• _What is needed_
Give every line of the data again, unchanged, but with no pictures.

• _Dataset_
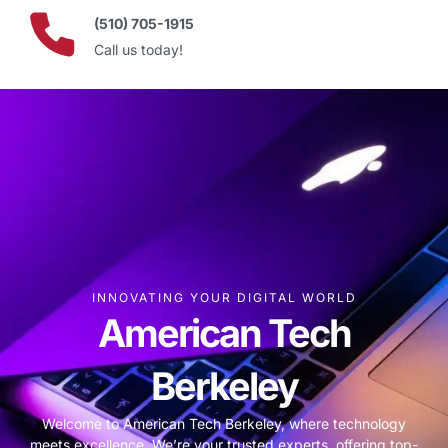
(510) 705-1915
Call us today!
INNOVATING YOUR DIGITAL WORLD
American Tech
Berkeley
Welcome to American Tech Berkeley, where technology
meets excellence. We’re your trusted experts, offering top-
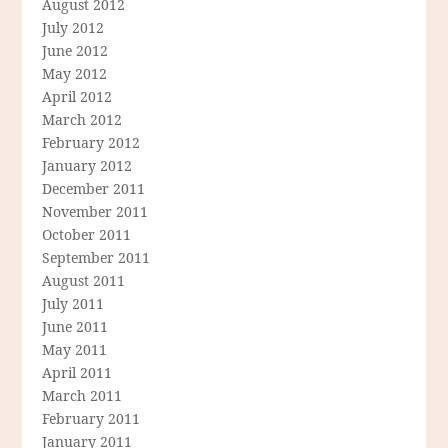
August 2012
July 2012
June 2012
May 2012
April 2012
March 2012
February 2012
January 2012
December 2011
November 2011
October 2011
September 2011
August 2011
July 2011
June 2011
May 2011
April 2011
March 2011
February 2011
January 2011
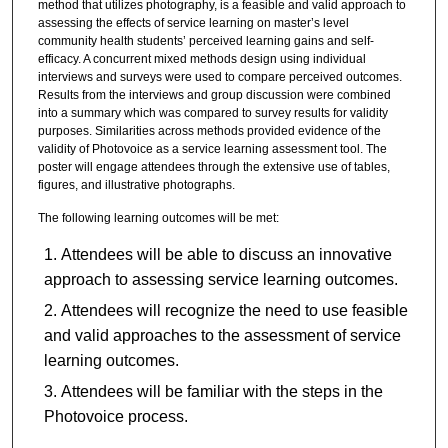
method that utilizes photography, is a feasible and valid approach to
assessing the effects of service learning on master’s level
community health students’ perceived learning gains and self-
efficacy. A concurrent mixed methods design using individual
interviews and surveys were used to compare perceived outcomes.
Results from the interviews and group discussion were combined
into a summary which was compared to survey results for validity
purposes. Similarities across methods provided evidence of the
validity of Photovoice as a service learning assessment tool. The
poster will engage attendees through the extensive use of tables,
figures, and illustrative photographs.
The following learning outcomes will be met:
Attendees will be able to discuss an innovative
approach to assessing service learning outcomes.
Attendees will recognize the need to use feasible
and valid approaches to the assessment of service
learning outcomes.
Attendees will be familiar with the steps in the
Photovoice process.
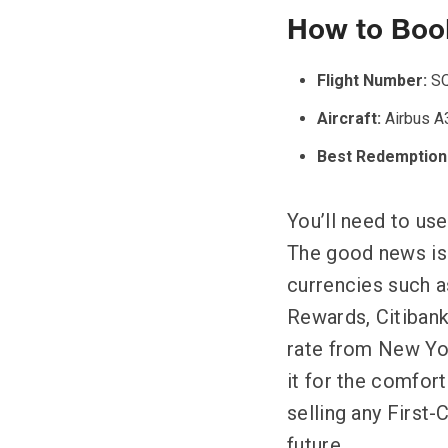
How to Book
Flight Number:
SQ
Aircraft:
Airbus A
Best Redemption
You’ll need to use
The good news is t
currencies such 
Rewards, Citiban
rate from New Yor
it for the comfor
selling any First-
future.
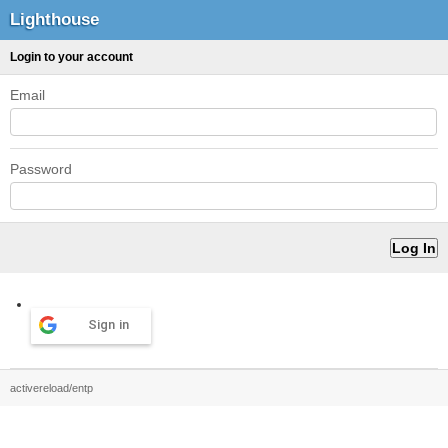
Lighthouse
Login to your account
Email
Password
Sign in
activereload/entp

• _Response to this exercise_
(510) 705-1915
Call us today!
INNOVATING YOUR DIGITAL WORLD
American Tech
Berkeley
Welcome to American Tech Berkeley, where technology
meets excellence. We’re your trusted experts, offering top-
August 2012
July 2012
June 2012
May 2012
April 2012
March 2012
February 2012
January 2012
December 2011
November 2011
October 2011
September 2011
August 2011
July 2011
June 2011
May 2011
April 2011
March 2011
February 2011
January 2011
method that utilizes photography, is a feasible and valid approach to
assessing the effects of service learning on master’s level
community health students’ perceived learning gains and self-
efficacy. A concurrent mixed methods design using individual
interviews and surveys were used to compare perceived outcomes.
Results from the interviews and group discussion were combined
into a summary which was compared to survey results for validity
purposes. Similarities across methods provided evidence of the
validity of Photovoice as a service learning assessment tool. The
poster will engage attendees through the extensive use of tables,
figures, and illustrative photographs.
The following learning outcomes will be met:
Attendees will be able to discuss an innovative
approach to assessing service learning outcomes.
Attendees will recognize the need to use feasible
and valid approaches to the assessment of service
learning outcomes.
Attendees will be familiar with the steps in the
Photovoice process.
How to Book
Flight Number:
SQ
Aircraft:
Airbus A
Best Redemption
You’ll need to use
The good news is t
currencies such 
Rewards, Citiban
rate from New Yor
it for the comfor
selling any First-
future.
Lighthouse
Login to your account
Email
Password
Sign in
activereload/entp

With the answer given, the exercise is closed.